The same analysis found that 273 million bbl of undiscovered oil are economically recoverable at $72/bbl and 500 million bbl are economically recoverable at $90/bbl. The estimates are based on mean undiscovered resources and don’t include the discovered but undeveloped oil accumulations in the northeastern NPRA.
The US Geological Survey economic analysis is based on a 2010 USGS resource assessment that determined how much undiscovered, conventional oil and gas in the NPRA is technically recoverable. These reports provide updates from the USGS 2003 economic analysis and 2002 resource assessment of the NPRA.
Technically recoverable resources are those that could be potentially produced using current technology and industry practices. Economically recoverable resources are those that can be sold at a price that covers the costs of discovery, development, production, and transportation to the market.
The USGS said the economically recoverable oil estimates are dependent upon gas exploration in the NPRA, meaning that it is assumed the oil would be found in the process of looking primarily for gas.
No pipeline exists to transport gas from the Alaska North Slope, so the assessment assumes a 10-20-year delay between discovery and production in the NPRA.

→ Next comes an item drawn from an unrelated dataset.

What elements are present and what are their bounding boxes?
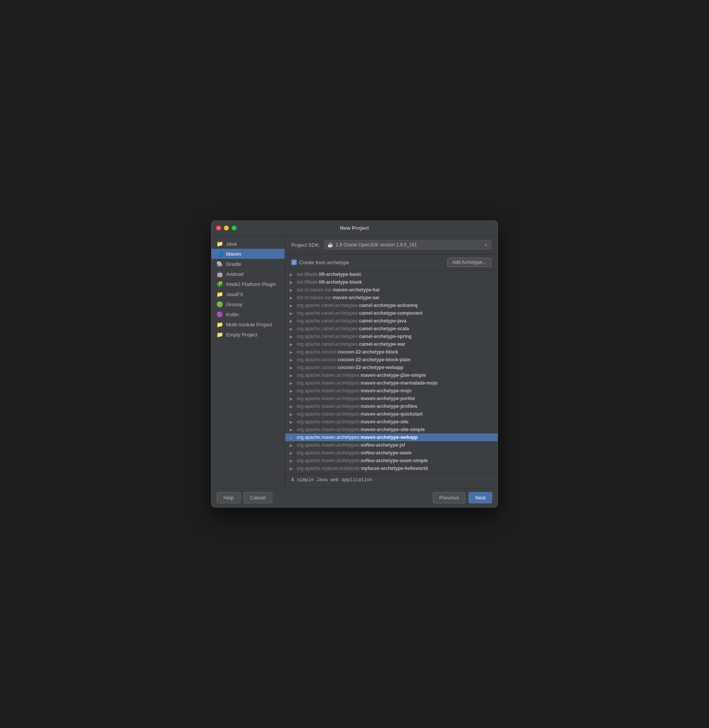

The different market prices quoted for the same resource are because some accumulations are relatively easy to find and produce while others are not and therefore cost more.
USGS scientist Emil Attanasi, lead author for the assessment, said, “USGS estimates are based on 2010 costs and technology, and these results could change over time as they are dependent on multiple factors.
“For example, USGS economic recoverability estimates could vary in the future depending on the timeframe and costs to construct a gas pipeline to the NPRA, technological advances that make resource extraction and development easier and less expensive, and fluctuating market prices for oil and gas.”
The amount of oil that could be economically developed is far less than what the 2003 analysis concluded. One reason for the reduction is reduced volumes of technically recoverable oil based on recent NPRA exploration drilling which found gas rather than oil.